Design for all your visitors

You should design your calculators and forms to work well around the world. It’s easy to forget that many people will view your page on their phones.

Many of the people that will use your calculator or form will be using a phone, probably in portrait mode. If you design and test only on your widescreen laptop, you will lose many visitors when they get fed up from scrolling horizontally through your unnecessarily wide layout.

With a global audience, you have to live with a lot of different measurement units, number formats and date/time formats.

To help you design the web page for all your visitors, we created this short checklist.

Design for mobile users

Always design your examples to work well on mobile displays. Use only one- or two-column layouts. Put the caption on top of each field, not to the left of it. Use placeholder text in each field to make it clear what information you expect in the field.

Screenshot of a membership application form shown on an iPhone

Design vertically

Arrange the sections of the calculator or form below each other, or on different tabs. Don’t put new things to the right of old things, put them below.

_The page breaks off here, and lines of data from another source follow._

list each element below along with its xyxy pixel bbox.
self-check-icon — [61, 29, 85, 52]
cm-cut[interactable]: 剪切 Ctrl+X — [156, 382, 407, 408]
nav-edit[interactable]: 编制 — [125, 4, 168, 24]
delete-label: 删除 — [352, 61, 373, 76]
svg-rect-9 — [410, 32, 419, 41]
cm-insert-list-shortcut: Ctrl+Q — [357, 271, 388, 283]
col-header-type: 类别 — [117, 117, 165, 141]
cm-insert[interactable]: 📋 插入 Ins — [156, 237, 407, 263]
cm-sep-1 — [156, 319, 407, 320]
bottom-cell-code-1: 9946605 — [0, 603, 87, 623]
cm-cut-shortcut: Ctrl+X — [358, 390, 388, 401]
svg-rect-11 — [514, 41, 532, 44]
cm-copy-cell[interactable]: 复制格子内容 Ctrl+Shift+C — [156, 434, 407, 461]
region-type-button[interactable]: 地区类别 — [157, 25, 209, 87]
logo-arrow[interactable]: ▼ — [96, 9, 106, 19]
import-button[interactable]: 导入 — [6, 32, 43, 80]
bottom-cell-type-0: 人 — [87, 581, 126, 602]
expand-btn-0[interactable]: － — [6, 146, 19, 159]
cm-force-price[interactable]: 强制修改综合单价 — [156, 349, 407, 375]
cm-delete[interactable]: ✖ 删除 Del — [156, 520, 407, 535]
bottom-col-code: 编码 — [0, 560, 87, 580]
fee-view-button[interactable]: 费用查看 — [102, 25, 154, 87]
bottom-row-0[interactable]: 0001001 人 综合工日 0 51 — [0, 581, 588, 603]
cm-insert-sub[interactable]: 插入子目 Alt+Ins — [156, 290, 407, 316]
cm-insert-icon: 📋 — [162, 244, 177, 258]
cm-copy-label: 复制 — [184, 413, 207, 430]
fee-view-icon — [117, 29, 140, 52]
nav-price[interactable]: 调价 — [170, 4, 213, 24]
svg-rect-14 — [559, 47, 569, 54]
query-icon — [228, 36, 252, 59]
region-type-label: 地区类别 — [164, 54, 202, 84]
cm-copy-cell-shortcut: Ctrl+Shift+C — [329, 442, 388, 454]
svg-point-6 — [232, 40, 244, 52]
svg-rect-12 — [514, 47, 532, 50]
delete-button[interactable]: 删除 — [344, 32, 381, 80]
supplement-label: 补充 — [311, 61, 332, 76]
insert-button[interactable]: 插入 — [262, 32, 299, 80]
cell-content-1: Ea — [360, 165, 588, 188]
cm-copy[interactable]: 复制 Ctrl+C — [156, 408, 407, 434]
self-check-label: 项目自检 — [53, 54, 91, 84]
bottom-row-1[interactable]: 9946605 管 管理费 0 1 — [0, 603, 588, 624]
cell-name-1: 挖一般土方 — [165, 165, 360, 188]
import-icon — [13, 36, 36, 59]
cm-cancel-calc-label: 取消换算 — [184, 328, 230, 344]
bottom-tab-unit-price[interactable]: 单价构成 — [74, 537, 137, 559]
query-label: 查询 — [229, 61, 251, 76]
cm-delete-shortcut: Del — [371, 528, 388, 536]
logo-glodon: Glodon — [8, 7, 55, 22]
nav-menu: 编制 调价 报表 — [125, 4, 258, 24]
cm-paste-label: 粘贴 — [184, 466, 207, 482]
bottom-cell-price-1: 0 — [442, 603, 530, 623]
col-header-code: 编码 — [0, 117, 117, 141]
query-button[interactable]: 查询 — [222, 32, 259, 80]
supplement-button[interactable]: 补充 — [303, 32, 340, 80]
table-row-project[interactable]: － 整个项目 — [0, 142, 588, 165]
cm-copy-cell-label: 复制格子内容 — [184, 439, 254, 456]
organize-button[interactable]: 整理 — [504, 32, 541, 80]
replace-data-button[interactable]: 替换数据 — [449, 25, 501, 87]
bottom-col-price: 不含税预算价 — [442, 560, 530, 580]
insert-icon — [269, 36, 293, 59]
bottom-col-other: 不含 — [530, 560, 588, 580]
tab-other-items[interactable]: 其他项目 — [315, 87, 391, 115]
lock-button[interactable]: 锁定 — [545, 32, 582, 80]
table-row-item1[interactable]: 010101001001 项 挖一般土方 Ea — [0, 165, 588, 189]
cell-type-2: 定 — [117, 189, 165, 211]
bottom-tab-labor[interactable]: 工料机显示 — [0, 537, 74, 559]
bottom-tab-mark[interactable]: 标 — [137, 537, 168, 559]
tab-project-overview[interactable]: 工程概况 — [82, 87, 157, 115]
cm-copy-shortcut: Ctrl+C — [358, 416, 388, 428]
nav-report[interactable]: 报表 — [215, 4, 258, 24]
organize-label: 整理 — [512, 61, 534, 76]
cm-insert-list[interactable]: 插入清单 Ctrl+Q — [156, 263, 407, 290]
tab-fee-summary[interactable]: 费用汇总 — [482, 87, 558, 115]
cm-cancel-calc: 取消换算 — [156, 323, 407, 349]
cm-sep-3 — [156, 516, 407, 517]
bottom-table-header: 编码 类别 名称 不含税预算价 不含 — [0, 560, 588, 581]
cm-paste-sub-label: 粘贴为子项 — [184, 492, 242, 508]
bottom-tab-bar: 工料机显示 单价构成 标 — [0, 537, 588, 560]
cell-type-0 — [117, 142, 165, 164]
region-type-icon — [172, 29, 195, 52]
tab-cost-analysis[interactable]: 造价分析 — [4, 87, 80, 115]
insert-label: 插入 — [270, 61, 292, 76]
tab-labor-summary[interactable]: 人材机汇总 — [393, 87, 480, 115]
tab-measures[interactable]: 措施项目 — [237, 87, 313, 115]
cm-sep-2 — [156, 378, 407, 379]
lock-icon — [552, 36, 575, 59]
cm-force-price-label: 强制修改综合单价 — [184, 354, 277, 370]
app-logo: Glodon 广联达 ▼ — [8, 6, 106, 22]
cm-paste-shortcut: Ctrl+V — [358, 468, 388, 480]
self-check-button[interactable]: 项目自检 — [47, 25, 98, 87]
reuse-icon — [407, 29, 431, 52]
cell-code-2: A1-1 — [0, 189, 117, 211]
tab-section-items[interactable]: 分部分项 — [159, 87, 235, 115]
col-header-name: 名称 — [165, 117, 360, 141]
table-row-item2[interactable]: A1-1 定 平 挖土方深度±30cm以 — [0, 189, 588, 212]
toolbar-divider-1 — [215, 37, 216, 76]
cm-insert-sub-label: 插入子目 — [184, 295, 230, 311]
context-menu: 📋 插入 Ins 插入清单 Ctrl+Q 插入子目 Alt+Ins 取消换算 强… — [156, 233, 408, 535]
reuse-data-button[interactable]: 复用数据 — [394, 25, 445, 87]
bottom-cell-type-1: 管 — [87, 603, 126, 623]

For wider examples, you must use responsive design to make the example fit also narrow screens. In the example below, responsive blocks in the spreadsheet allow three columns on the laptop, two on the tablet and one on the phone.

Photo of a laptop and tablet showing three and two columns of a calculator, respectively     Photo of a man examining a report with responsive design to fit his smartphone

Don’t use tables, use charts or lists

As a desktop user, you may love to analyze data in wide tables with countless columns. This doesn’t work well on phones. You have many options:

  • Visualize your data with a chart instead, or show just the subtotals from the main table.
  • Move the table to a separate worksheet. Link to it from the main page and open it in a separate window – for enthusiasts only.
  • Organize the data vertically, as a list. See the example below how easy it is to make the table easier to read by transposing the columns into rows. It may look boring, but it’s at least much easier to scroll that way.

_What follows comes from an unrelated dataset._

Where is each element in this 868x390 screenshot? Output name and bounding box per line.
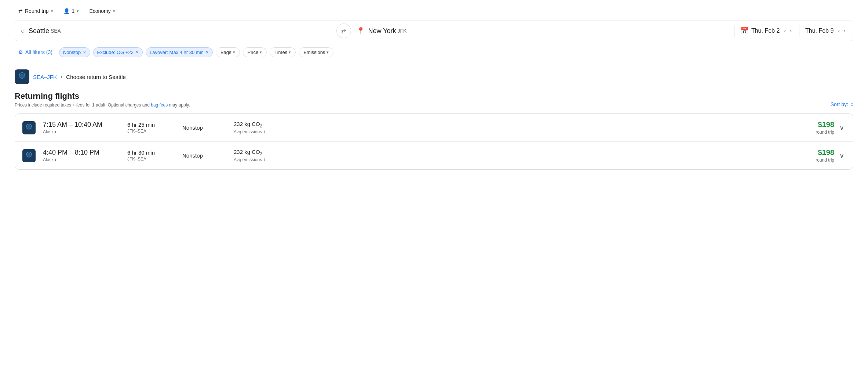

Screenshot of a wide table     Screenshot of a table turned into a list

Test everything on your own phone

Test every calculator and form also on your own phone, to verify that it looks OK also for mobile users. Which would you rather use on your phone, our old, non-responsive website to the left or the one with responsive design to the right?

Screenshot of our old, non-responsive web page as it looks on an iPhone     Screenshot of new, responsive web page as it looks on an iPhone

Avoid regional differences

Assume your calculator or form will be used by an international audience.

  • People over the world use many different date formats, so avoid using dates in text format if you can. Use a calendar widget to set dates, or separate dropdowns for the year, month and day.
  • Avoid using a 12-hour clock with AM/PM notation. With an international audience, you get fewer mistakes with a 24-hour clock.
  • Avoid using currency symbols like $ or £. You want your calculator to work also for visitors that use a different currency.
  • The natural order of address fields varies between countries. The street number may be before or after the street name, and the postal code can go either before and after the city name.
  • Five countries in the world require a region as part of an address: Australia, Brazil, Canada, Great Britain and the USA. In most other countries, there is no region in the address and you cannot make it mandatory.
  • Most countries in the world use decimal comma. You can still use a decimal point, of course, but you should be aware of the issue.
  • Most countries use metric units, but some use US customary units like inches, ounces and gallons. Consider offering your users a choice between the two.

Map of countries using the metric system, and countries using US customary units

Use colors that work for everybody

Use only colors that are as far away from each other as possible, using colors that are unambiguous also to colorblind persons. It’s easy to work with this helpful table from http://jfly.iam.u-tokyo.ac.jp/color/#pallet.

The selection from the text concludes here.